Every couple of Thursdays, our house fills with mommas and babies, aunties and sisters. We crowd around our table, sitting on the couch or folding chairs or the floor. Kids build towers with legos and throw a few at unsuspecting victims. The rest of us talk and laugh. We share about our day or tell a story about something funny we saw recently.
In the kitchen, Kristy and I put the finishing touches on dinner—sometimes take out, other times something homemade. We’ve learned it doesn’t really matter what we eat. Food will always unite us.
This home—normally a quiet space—fills with noise and chaos in the best of ways. We wipe up food that spills onto the floor and laugh about water that falls from cups. It’s messy and beautiful and wonderful—the life-on-life kind of night our hearts ache for.
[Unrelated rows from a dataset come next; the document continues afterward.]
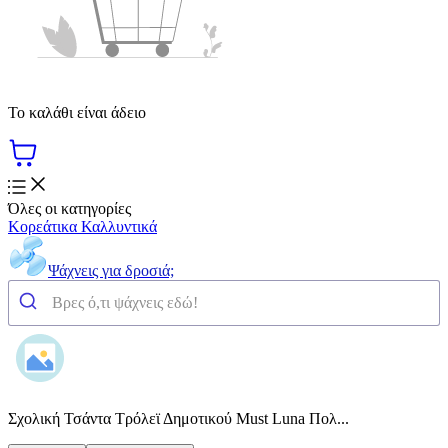
Το καλάθι είναι άδειο
Όλες οι κατηγορίες
Κορεάτικα Καλλυντικά
Ψάχνεις για δροσιά;
Σχολική Τσάντα Τρόλεϊ Δημοτικού Must Luna Πολ...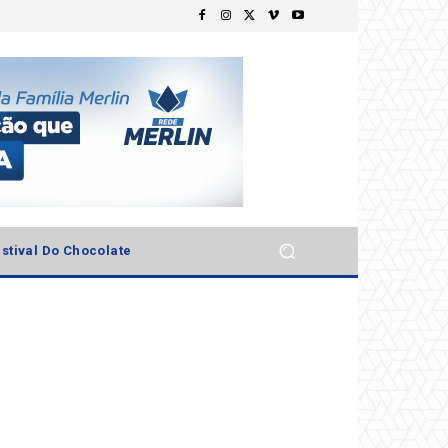
stival Do Chocolate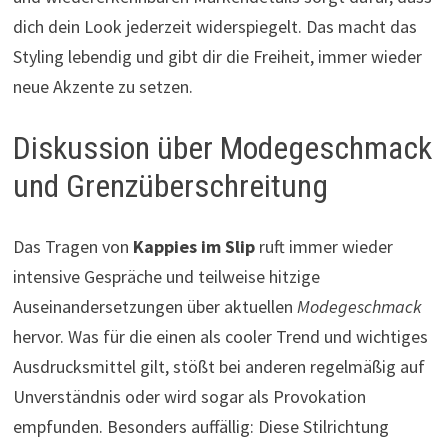
dich dein Look jederzeit widerspiegelt. Das macht das
Styling lebendig und gibt dir die Freiheit, immer wieder
neue Akzente zu setzen.
Diskussion über Modegeschmack
und Grenzüberschreitung
Das Tragen von
Kappies im Slip
ruft immer wieder
intensive Gespräche und teilweise hitzige
Auseinandersetzungen über aktuellen
Modegeschmack
hervor. Was für die einen als cooler Trend und wichtiges
Ausdrucksmittel gilt, stößt bei anderen regelmäßig auf
Unverständnis oder wird sogar als Provokation
empfunden. Besonders auffällig: Diese Stilrichtung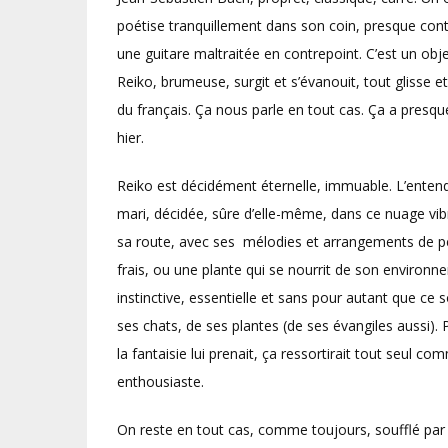
poétise tranquillement dans son coin, presque contr
une guitare maltraitée en contrepoint. C’est un obje
Reiko, brumeuse, surgit et s’évanouit, tout glisse e
du français. Ça nous parle en tout cas. Ça a presqu
hier.
Reiko est décidément éternelle, immuable. L’entendr
mari, décidée, sûre d’elle-même, dans ce nuage vibr
sa route, avec ses mélodies et arrangements de pe
frais, ou une plante qui se nourrit de son environn
instinctive, essentielle et sans pour autant que ce 
ses chats, de ses plantes (de ses évangiles aussi).
la fantaisie lui prenait, ça ressortirait tout seul c
enthousiaste.
On reste en tout cas, comme toujours, soufflé par 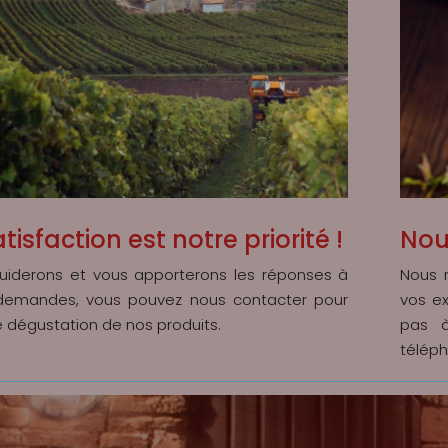
tisfaction est notre priorité !
Nou
uiderons et vous apporterons les réponses à
Nous 
demandes, vous pouvez nous contacter pour
vos ex
ne dégustation de nos produits.
pas à
télép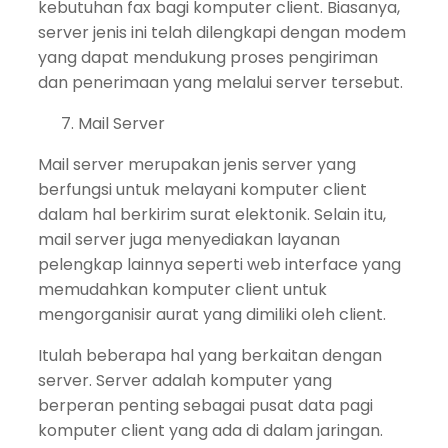
kebutuhan fax bagi komputer client. Biasanya,
server jenis ini telah dilengkapi dengan modem
yang dapat mendukung proses pengiriman
dan penerimaan yang melalui server tersebut.
Mail Server
Mail server merupakan jenis server yang
berfungsi untuk melayani komputer client
dalam hal berkirim surat elektonik. Selain itu,
mail server juga menyediakan layanan
pelengkap lainnya seperti web interface yang
memudahkan komputer client untuk
mengorganisir aurat yang dimiliki oleh client.
Itulah beberapa hal yang berkaitan dengan
server. Server adalah komputer yang
berperan penting sebagai pusat data pagi
komputer client yang ada di dalam jaringan.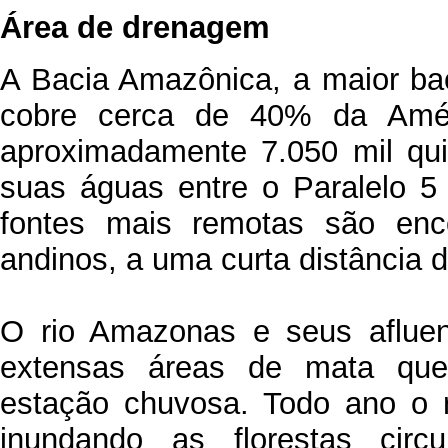
Área de drenagem
A Bacia Amazônica, a maior b
cobre cerca de 40% da Amé
aproximadamente 7.050 mil qu
suas águas entre o Paralelo 5
fontes mais remotas são enco
andinos, a uma curta distância 
O rio Amazonas e seus afluen
extensas áreas de mata que
estação chuvosa. Todo ano o 
inundando as florestas circ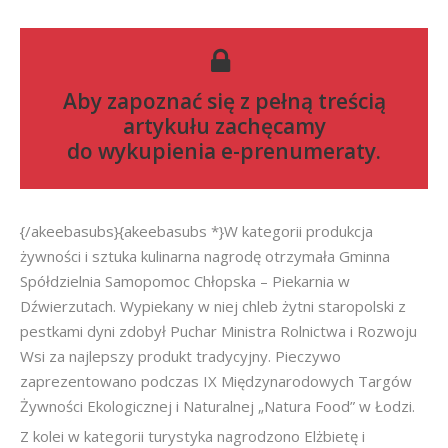
Aby zapoznać się z pełną treścią
artykułu zachęcamy
do
wykupienia e-prenumeraty
.
{/akeebasubs}{akeebasubs *}W kategorii produkcja
żywności i sztuka kulinarna nagrodę otrzymała Gminna
Spółdzielnia Samopomoc Chłopska – Piekarnia w
Dźwierzutach. Wypiekany w niej chleb żytni staropolski z
pestkami dyni zdobył Puchar Ministra Rolnictwa i Rozwoju
Wsi za najlepszy produkt tradycyjny. Pieczywo
zaprezentowano podczas IX Międzynarodowych Targów
Żywności Ekologicznej i Naturalnej „Natura Food” w Łodzi.
Z kolei w kategorii turystyka nagrodzono Elżbietę i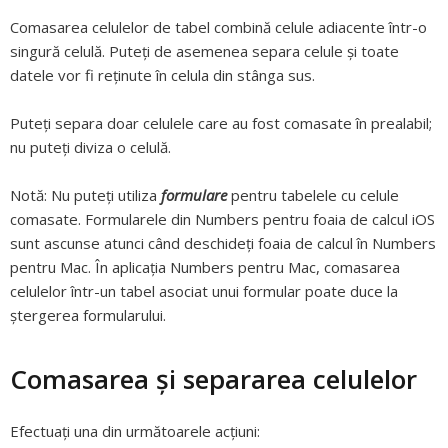
Comasarea celulelor de tabel combină celule adiacente într-o
singură celulă. Puteți de asemenea separa celule și toate
datele vor fi reținute în celula din stânga sus.
Puteți separa doar celulele care au fost comasate în prealabil;
nu puteți diviza o celulă.
Notă:
Nu puteți utiliza
formulare
pentru tabelele cu celule
comasate. Formularele din Numbers pentru foaia de calcul iOS
sunt ascunse atunci când deschideți foaia de calcul în Numbers
pentru Mac. În aplicația Numbers pentru Mac, comasarea
celulelor într-un tabel asociat unui formular poate duce la
ștergerea formularului.
Comasarea și separarea celulelor
Efectuați una din următoarele acțiuni: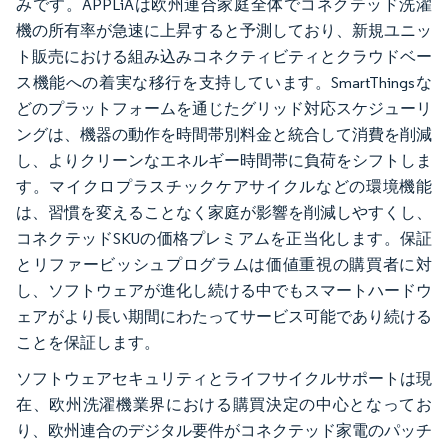
みです。APPLiAは欧州連合家庭全体でコネクテッド洗濯
機の所有率が急速に上昇すると予測しており、新規ユニッ
ト販売における組み込みコネクティビティとクラウドベー
ス機能への着実な移行を支持しています。SmartThingsな
どのプラットフォームを通じたグリッド対応スケジューリ
ングは、機器の動作を時間帯別料金と統合して消費を削減
し、よりクリーンなエネルギー時間帯に負荷をシフトしま
す。マイクロプラスチックケアサイクルなどの環境機能
は、習慣を変えることなく家庭が影響を削減しやすくし、
コネクテッドSKUの価格プレミアムを正当化します。保証
とリファービッシュプログラムは価値重視の購買者に対
し、ソフトウェアが進化し続ける中でもスマートハードウ
ェアがより長い期間にわたってサービス可能であり続ける
ことを保証します。
ソフトウェアセキュリティとライフサイクルサポートは現
在、欧州洗濯機業界における購買決定の中心となってお
り、欧州連合のデジタル要件がコネクテッド家電のパッチ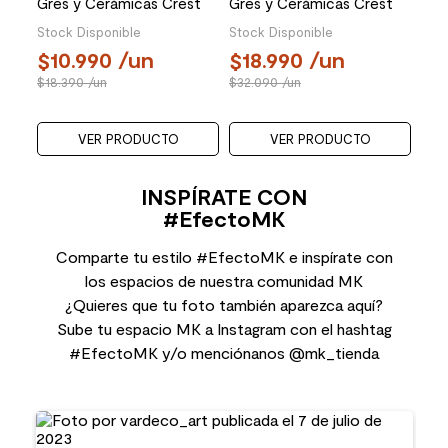
Gres y Cerámicas Crest
Gres y Cerámicas Crest
AC Multiacción Gris 20 Kg
Profesional Gris 20 Kg
Stock Disponible
Stock Disponible
10.990
/un
18.990
/un
18.390
/un
32.090
/un
VER PRODUCTO
VER PRODUCTO
INSPÍRATE CON
#EfectoMK
Comparte tu estilo #EfectoMK e inspírate con
los espacios de nuestra comunidad MK
¿Quieres que tu foto también aparezca aquí?
Sube tu espacio MK a Instagram con el hashtag
#EfectoMK y/o menciónanos @mk_tienda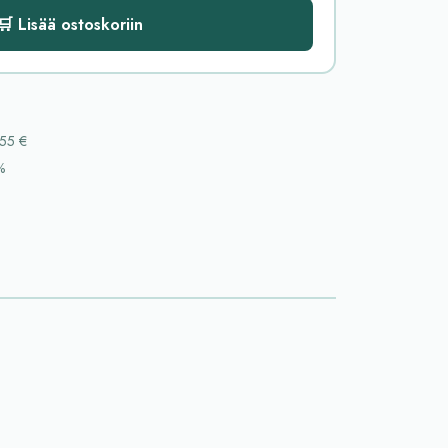
🛒 Lisää ostoskoriin
55 €
%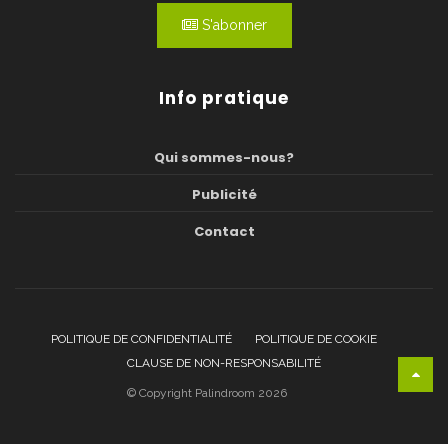
S'abonner
Info pratique
Qui sommes-nous?
Publicité
Contact
POLITIQUE DE CONFIDENTIALITÉ
POLITIQUE DE COOKIE
CLAUSE DE NON-RESPONSABILITÉ
© Copyright Palindroom 2026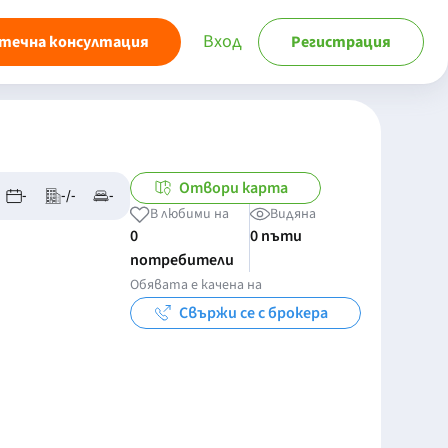
Вход
течна консултация
Регистрация
Отвори карта
-
-/-
-
В любими на
Видяна
0
0 пъти
потребители
Обявата е качена на
Свържи се с брокера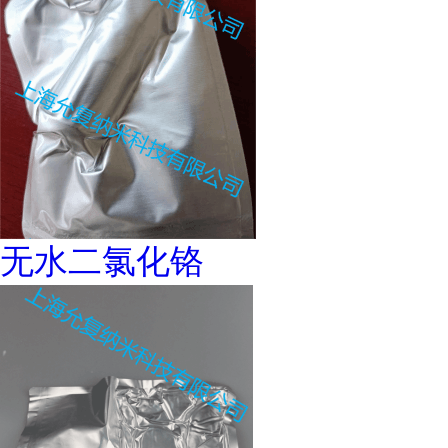
无水二氯化铬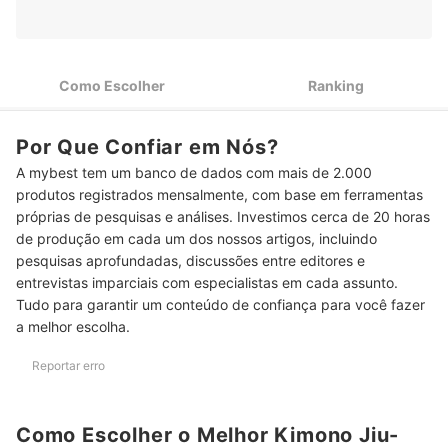
2
Prefira uma Modelagem Slim se Quer um Kimono Mais Justo
3
ao Corpo
Como Escolher
Ranking
Escolha a Cor Conforme a Finalidade e Levando em Conta
4
seu Estilo
Por Que Confiar em Nós?
5
Confira se o Kimono Possui Patches e como São Feitos
A mybest tem um banco de dados com mais de 2.000
Top 10 Melhores Kimonos Jiu-Jitsu Femininos
produtos registrados mensalmente, com base em ferramentas
próprias de pesquisas e análises. Investimos cerca de 20 horas
Confira Também Itens para Te Acompanhar nos Treinos
de produção em cada um dos nossos artigos, incluindo
pesquisas aprofundadas, discussões entre editores e
entrevistas imparciais com especialistas em cada assunto.
Tudo para garantir um conteúdo de confiança para você fazer
a melhor escolha.
Reportar erro
Como Escolher o Melhor Kimono Jiu-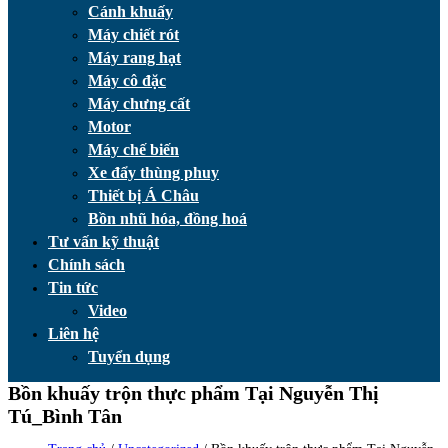
Cánh khuấy
Máy chiết rót
Máy rang hạt
Máy cô đặc
Máy chưng cất
Motor
Máy chế biến
Xe đẩy thùng phuy
Thiết bị Á Châu
Bồn nhũ hóa, đồng hoá
Tư vấn kỹ thuật
Chính sách
Tin tức
Video
Liên hệ
Tuyển dụng
Bồn khuấy trộn thực phẩm Tại Nguyễn Thị
Tú_Bình Tân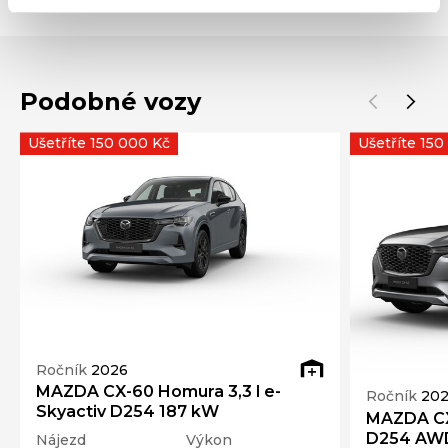
Podobné vozy
Ušetříte 150 000 Kč
Ušetříte 150
Ročník
2026
MAZDA CX-60 Homura 3,3 l e-
Ročník
20
Skyactiv D254 187 kW
MAZDA CX
D254 AWD
Nájezd
Výkon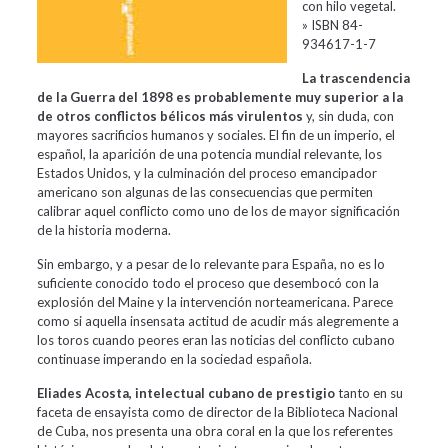
con hilo vegetal.
» ISBN 84-
934617-1-7
La trascendencia
de la Guerra del 1898 es probablemente muy superior a la
de otros conflictos bélicos más virulentos
y, sin duda, con
mayores sacrificios humanos y sociales. El fin de un imperio, el
español, la aparición de una potencia mundial relevante, los
Estados Unidos, y la culminación del proceso emancipador
americano son algunas de las consecuencias que permiten
calibrar aquel conflicto como uno de los de mayor significación
de la historia moderna.
Sin embargo, y a pesar de lo relevante para España, no es lo
suficiente conocido todo el proceso que desembocó con la
explosión del Maine y la intervención norteamericana. Parece
como si aquella insensata actitud de acudir más alegremente a
los toros cuando peores eran las noticias del conflicto cubano
continuase imperando en la sociedad española.
Eliades Acosta, intelectual cubano de prestigio
tanto en su
faceta de ensayista como de director de la Biblioteca Nacional
de Cuba, nos presenta una obra coral en la que los referentes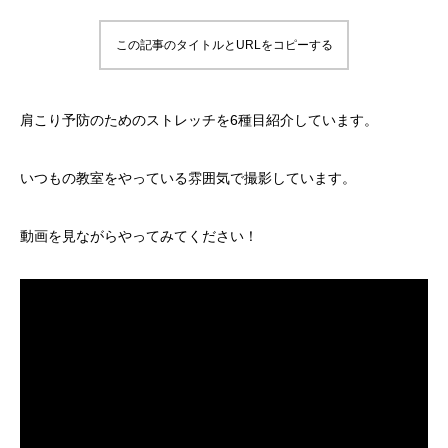
この記事のタイトルとURLをコピーする
肩こり予防のためのストレッチを6種目紹介しています。
いつもの教室をやっている雰囲気で撮影しています。
動画を見ながらやってみてください！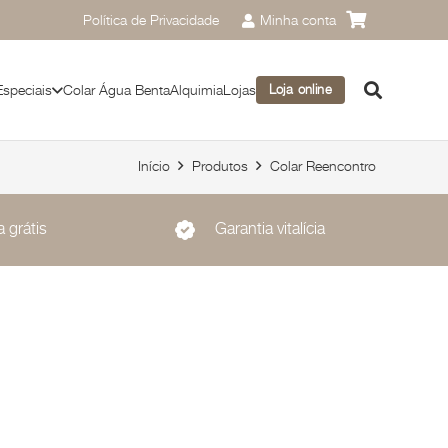
Política de Privacidade
Minha conta
Especiais
Colar Água Benta
Alquimia
Lojas
Loja online
Início
Produtos
Colar Reencontro
 grátis
Garantia vitalícia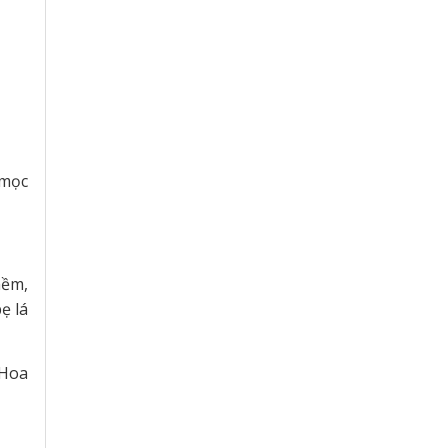
 mọc
mềm,
ẹ lá
 Hoa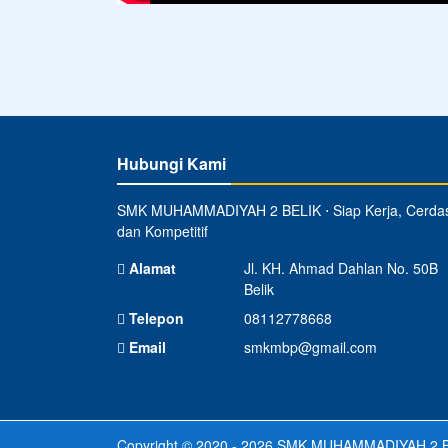
Hubungi Kami
SMK MUHAMMADIYAH 2 BELIK ⋅ Siap Kerja, Cerda
dan Kompetitif
Alamat
Jl. KH. Ahmad Dahlan No. 50B
Belik
Telepon
08112778668
Email
smkmbp@gmail.com
Copyright © 2020 - 2026
SMK MUHAMMADIYAH 2 B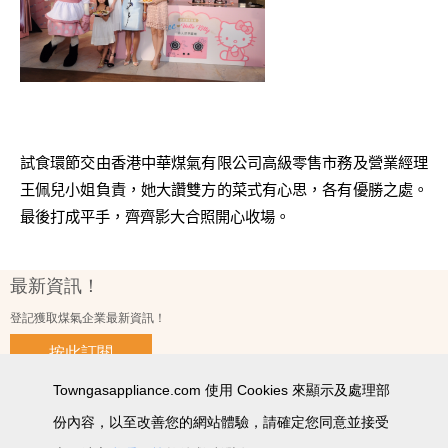
試食環節交由香港中華煤氣有限公司高級零售市務及營業經理
王佩兒小姐負責，她大讚雙方的菜式有心思，各有優勝之處。
最後打成平手，齊齊影大合照開心收場。
最新資訊！
登記獲取煤氣企業最新資訊！
按此訂閱
Towngasappliance.com 使用 Cookies 來顯示及處理部
份內容，以至改善您的網站體驗，請確定您同意並接受
使用條款及細則
私隱政策聲明
個人資料收集聲明
智能產品私隱政策
網站圖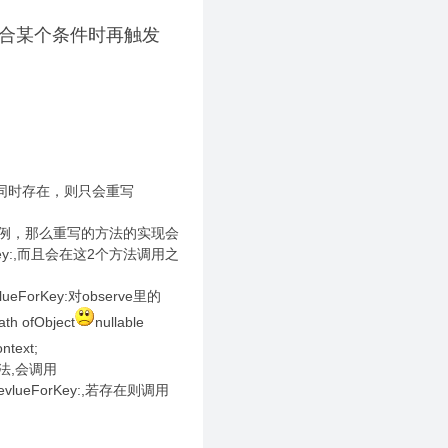
符合某个条件时再触发
方法同时存在，则只会重写
ool范例，那么重写的方法的实现会
ForKey:,而且会在这2个方法调用之
lueForKey:对observe里的
ath ofObject
nullable
ontext;
方法,会调用
gevlueForKey:,若存在则调用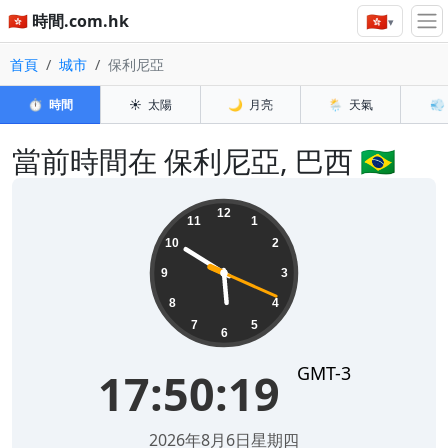
🇭🇰
🇭🇰 時間.com.hk
▾
首頁
城市
保利尼亞
⏱️
時間
☀️
太陽
🌙
月亮
🌦️
天氣
💨
當前時間在 保利尼亞, 巴西 🇧🇷
17:50:19
12
11
1
10
2
9
3
8
4
7
5
6
GMT-3
17:50:19
2026年8月6日星期四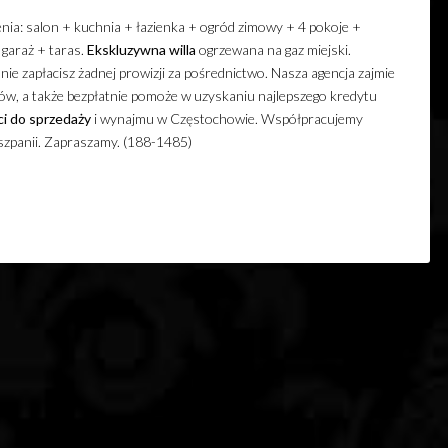
ia: salon + kuchnia + łazienka + ogród zimowy + 4 pokoje +
 garaż + taras.
Ekskluzywna
willa
ogrzewana na gaz miejski.
e zapłacisz żadnej prowizji za pośrednictwo. Nasza agencja zajmie
, a także bezpłatnie pomoże w uzyskaniu najlepszego kredytu
i
do sprzedaży
i wynajmu w Częstochowie. Współpracujemy
szpanii. Zapraszamy. (188-1485)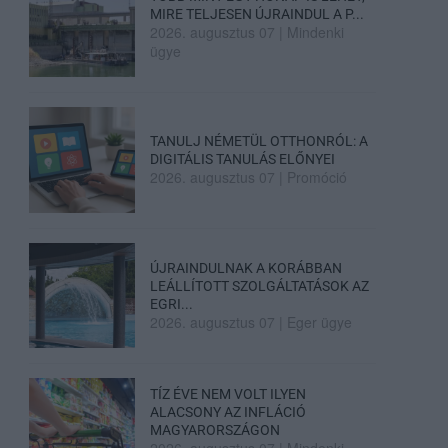
MIRE TELJESEN ÚJRAINDUL A P...
2026. augusztus 07
|
Mindenki
ügye
TANULJ NÉMETÜL OTTHONRÓL: A
DIGITÁLIS TANULÁS ELŐNYEI
2026. augusztus 07
|
Promóció
ÚJRAINDULNAK A KORÁBBAN
LEÁLLÍTOTT SZOLGÁLTATÁSOK AZ
EGRI...
2026. augusztus 07
|
Eger ügye
TÍZ ÉVE NEM VOLT ILYEN
ALACSONY AZ INFLÁCIÓ
MAGYARORSZÁGON
2026. augusztus 07
|
Mindenki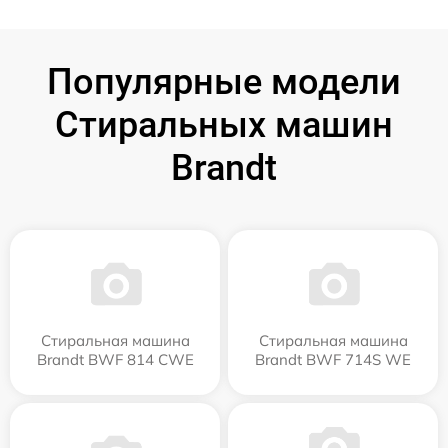
Популярные модели
Стиральных машин
Brandt
Стиральная машина
Стиральная машина
Brandt BWF 814 CWE
Brandt BWF 714S WE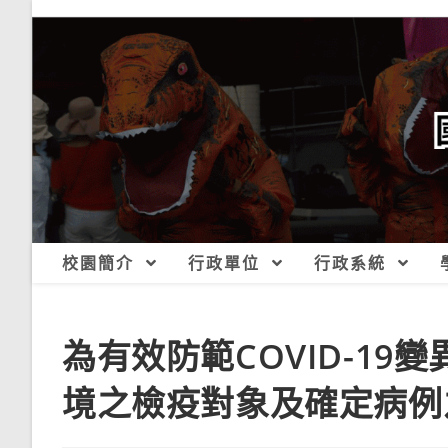
跳
轉
至
主
要
內
容
校園簡介
行政單位
行政系統
為有效防範COVID-1
境之檢疫對象及確定病例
And as we gather and talk and share life, our home fills with the sound of so many languages. Our friend Mylatte speaks Burmese. Nom wan speaks Thai. Paw wah adds Karen—one of the languages of the Karen people—to the mix. Rebecca and Eliana weave English, Thai, Karen, and Chinese into a single sentence. And the few Americans in the room speak English.
That’s four languages (plus a spattering of Chinese now and then) echoing through the room. Each of us picks up bits of the conversations we can understand. We simplify our words to help others join—using broken English or Thai or Karen or Burmese when needed. And when we need to communicate something to the entire group, time seems to slow down.
First say it in English
Does everyone understand?
What a beautifully complicated, chaotic gift.
This is an average night at Braverly small group—a night for all of our Braverly women and any family or friends who want to come with them—to gather in our home. Our conversations range from completely silly to meaningful encouragement to thought-provoking questions. Every conversation, every question, every word needs translated into each language, and I think this is absolutely beautiful.
When I came back to the States, people asked what the hardest part of life in Mae Sot was. For me, the answer was simple—the language. Thankfully, many people in Mae Sot understand enough English, and although my Thai is sad, I can get by. But after awhile, the shallow, small conversations become tiring.
Your girl doesn’t do small talk well. In fact, I hate it. But when the common language is so small, it’s all you can do.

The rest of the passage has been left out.